■ Exercise data:
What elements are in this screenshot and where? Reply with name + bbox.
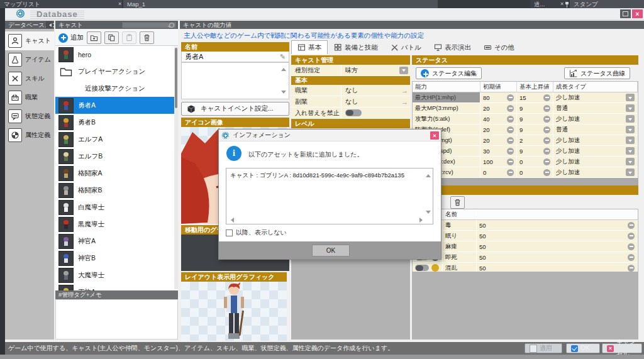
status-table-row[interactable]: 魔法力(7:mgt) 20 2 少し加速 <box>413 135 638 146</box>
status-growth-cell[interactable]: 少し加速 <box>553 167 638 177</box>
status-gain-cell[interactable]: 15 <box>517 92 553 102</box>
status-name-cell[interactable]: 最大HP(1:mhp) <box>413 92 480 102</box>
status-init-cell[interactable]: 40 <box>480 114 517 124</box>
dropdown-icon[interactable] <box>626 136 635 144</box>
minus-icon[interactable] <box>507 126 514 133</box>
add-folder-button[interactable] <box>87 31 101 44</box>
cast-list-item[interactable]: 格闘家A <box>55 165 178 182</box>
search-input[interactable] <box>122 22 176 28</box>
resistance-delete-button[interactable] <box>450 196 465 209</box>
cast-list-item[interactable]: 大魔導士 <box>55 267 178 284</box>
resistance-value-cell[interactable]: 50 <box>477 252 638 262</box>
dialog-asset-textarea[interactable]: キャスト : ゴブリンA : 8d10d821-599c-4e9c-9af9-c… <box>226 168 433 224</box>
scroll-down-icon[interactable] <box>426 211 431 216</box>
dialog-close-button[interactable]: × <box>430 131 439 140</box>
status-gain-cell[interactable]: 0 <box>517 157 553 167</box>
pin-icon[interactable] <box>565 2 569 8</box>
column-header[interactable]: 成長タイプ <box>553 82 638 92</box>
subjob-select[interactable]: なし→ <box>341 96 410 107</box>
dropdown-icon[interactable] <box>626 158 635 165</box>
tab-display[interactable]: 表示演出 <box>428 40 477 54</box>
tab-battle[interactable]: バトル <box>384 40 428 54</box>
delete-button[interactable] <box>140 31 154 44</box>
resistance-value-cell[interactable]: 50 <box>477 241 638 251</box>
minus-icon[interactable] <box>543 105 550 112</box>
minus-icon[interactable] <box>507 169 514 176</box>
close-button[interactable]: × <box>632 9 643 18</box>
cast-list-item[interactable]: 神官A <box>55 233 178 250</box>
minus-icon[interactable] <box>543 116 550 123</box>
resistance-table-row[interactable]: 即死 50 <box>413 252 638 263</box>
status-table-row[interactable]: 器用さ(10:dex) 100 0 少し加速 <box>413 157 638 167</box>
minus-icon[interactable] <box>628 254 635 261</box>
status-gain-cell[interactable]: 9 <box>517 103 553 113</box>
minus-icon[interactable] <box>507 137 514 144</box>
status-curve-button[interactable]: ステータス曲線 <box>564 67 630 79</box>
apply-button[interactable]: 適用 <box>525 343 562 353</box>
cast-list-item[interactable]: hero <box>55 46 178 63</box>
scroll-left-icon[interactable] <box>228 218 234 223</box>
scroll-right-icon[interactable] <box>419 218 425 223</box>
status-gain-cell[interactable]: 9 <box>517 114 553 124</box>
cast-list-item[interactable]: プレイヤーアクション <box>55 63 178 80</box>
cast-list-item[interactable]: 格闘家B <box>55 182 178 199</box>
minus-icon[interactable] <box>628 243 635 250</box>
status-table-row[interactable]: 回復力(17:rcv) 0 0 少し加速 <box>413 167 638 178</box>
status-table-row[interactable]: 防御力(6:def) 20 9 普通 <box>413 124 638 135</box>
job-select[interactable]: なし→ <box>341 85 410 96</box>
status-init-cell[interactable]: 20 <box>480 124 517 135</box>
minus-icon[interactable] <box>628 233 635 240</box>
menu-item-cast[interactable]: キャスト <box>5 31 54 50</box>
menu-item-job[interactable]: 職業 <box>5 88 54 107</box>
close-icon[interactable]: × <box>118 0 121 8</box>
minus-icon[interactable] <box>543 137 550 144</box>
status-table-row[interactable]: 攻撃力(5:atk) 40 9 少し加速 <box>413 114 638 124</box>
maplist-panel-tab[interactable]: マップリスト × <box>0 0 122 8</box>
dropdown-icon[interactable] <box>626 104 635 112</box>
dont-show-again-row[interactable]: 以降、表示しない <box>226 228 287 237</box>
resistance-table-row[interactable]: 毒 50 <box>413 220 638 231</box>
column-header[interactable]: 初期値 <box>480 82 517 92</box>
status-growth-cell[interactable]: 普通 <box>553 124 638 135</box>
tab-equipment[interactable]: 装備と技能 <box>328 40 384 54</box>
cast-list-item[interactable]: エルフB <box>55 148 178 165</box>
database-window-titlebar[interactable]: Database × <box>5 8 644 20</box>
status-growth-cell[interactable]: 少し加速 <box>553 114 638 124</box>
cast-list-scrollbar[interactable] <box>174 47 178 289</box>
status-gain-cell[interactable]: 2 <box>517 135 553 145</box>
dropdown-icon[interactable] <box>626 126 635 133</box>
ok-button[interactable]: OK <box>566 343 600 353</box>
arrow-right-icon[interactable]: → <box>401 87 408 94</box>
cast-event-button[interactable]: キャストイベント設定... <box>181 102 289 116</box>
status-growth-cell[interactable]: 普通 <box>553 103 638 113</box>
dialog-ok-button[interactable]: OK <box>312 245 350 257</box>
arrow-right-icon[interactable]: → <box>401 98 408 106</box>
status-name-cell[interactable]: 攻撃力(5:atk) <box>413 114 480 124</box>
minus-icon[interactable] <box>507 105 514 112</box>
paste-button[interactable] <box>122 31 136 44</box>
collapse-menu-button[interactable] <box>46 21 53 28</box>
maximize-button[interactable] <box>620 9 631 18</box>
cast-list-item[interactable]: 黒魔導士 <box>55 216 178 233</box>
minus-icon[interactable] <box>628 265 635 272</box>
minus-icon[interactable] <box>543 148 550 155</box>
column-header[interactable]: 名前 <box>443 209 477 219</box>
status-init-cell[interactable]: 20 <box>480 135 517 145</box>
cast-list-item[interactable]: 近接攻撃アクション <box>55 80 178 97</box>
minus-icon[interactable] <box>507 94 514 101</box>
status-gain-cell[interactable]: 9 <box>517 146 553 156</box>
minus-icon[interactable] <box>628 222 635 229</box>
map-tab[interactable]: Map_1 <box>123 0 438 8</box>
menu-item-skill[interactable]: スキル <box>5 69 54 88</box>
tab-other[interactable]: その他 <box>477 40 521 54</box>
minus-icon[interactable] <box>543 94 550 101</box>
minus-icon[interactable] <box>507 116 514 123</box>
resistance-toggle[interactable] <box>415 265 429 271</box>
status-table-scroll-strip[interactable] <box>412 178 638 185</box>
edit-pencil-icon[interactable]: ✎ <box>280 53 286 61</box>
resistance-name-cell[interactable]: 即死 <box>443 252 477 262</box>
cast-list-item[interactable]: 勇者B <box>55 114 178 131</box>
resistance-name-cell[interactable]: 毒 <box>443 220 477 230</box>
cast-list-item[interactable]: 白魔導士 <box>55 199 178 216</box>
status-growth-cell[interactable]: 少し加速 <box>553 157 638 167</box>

■ What is expected: A line counts if it contains the string "right"; report how many lines in the material do, giving only the number.

■ Your response: 3